Operations guide - Failure modes - 《etcd v3.3.12 document》

In this section, we catalog kinds of failures and discuss how etcd is designed to tolerate these failures. Most users, if not all, can map a particular failure into one kind of failure. To prepare for rare or , always back up the etcd cluster.

When fewer than half of the followers fail, the etcd cluster can still accept requests and make progress without any major disruption. For example, two follower failures will not affect a five member etcd cluster’s operation. However, clients will lose connectivity to the failed members. Client libraries should hide these interruptions from users for read requests by automatically reconnecting to other members. Operators should expect the system load on the other members to increase due to the reconnections.

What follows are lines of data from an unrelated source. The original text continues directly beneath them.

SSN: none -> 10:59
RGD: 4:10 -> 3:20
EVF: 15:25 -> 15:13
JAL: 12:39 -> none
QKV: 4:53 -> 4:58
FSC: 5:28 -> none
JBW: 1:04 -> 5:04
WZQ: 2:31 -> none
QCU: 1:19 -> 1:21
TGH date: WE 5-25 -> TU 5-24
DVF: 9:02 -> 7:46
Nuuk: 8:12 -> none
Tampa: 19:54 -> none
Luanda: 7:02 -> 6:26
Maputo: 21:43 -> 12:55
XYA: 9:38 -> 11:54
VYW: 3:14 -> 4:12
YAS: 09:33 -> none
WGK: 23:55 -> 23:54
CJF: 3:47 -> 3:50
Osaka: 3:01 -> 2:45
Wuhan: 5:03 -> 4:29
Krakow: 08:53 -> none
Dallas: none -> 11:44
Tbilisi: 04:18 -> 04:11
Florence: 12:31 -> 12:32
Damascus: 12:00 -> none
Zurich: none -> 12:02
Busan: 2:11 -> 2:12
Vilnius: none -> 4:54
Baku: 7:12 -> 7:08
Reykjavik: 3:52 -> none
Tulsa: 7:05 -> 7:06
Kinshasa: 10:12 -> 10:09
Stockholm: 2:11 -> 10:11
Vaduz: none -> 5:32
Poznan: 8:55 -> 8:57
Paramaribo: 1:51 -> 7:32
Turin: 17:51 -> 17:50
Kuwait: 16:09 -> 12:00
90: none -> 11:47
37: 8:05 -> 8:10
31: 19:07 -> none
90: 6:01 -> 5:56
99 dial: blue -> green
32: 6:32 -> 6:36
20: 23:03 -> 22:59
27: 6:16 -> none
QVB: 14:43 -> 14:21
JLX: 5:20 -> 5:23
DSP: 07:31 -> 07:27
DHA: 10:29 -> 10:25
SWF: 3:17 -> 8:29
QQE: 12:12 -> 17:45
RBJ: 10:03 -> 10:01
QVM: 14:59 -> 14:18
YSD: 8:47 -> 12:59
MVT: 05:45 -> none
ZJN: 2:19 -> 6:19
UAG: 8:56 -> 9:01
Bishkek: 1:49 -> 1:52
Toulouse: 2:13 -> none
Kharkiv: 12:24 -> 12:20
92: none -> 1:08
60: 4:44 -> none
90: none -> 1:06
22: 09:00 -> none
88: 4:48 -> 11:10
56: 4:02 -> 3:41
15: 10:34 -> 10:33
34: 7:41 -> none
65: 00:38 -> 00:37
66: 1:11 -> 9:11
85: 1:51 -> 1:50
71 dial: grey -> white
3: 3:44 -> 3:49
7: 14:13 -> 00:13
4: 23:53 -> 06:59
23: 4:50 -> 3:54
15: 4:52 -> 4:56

When a leader fails, the etcd cluster automatically elects a new leader. The election does not happen instantly once the leader fails. It takes about an election timeout to elect a new leader since the failure detection model is timeout based.

During the leader election the cluster cannot process any writes. Write requests sent during the election are queued for processing until a new leader is elected.

The new leader extends timeouts automatically for all leases. This mechanism ensures a lease will not expire before the granted TTL even if it was granted by the old leader.

When the majority members of the cluster fail, the etcd cluster fails and cannot accept more writes.

The etcd cluster can only recover from a majority failure once the majority of members become available. If a majority of members cannot come back online, then the operator must start to recover the cluster.

Once a majority of members works, the etcd cluster elects a new leader automatically and returns to a healthy state. The new leader extends timeouts automatically for all leases. This mechanism ensures no lease expires due to server side unavailability.

If the leader is on the majority side, then from the majority point of view the failure is a minority follower failure. If the leader is on the minority side, then it is a leader failure. The leader on the minority side steps down and the majority side elects a new leader.

Once the network partition clears, the minority side automatically recognizes the leader from the majority side and recovers its state.

A cluster bootstrap is only successful if all required members successfully start. If any failure happens during bootstrapping, remove the data directories on all members and re-bootstrap the cluster with a new cluster-token or new discovery token.

Of course, it is possible to recover a failed bootstrapped cluster like recovering a running cluster. However, it almost always takes more time and resources to recover that cluster than bootstrapping a new one, since there is no data to recover.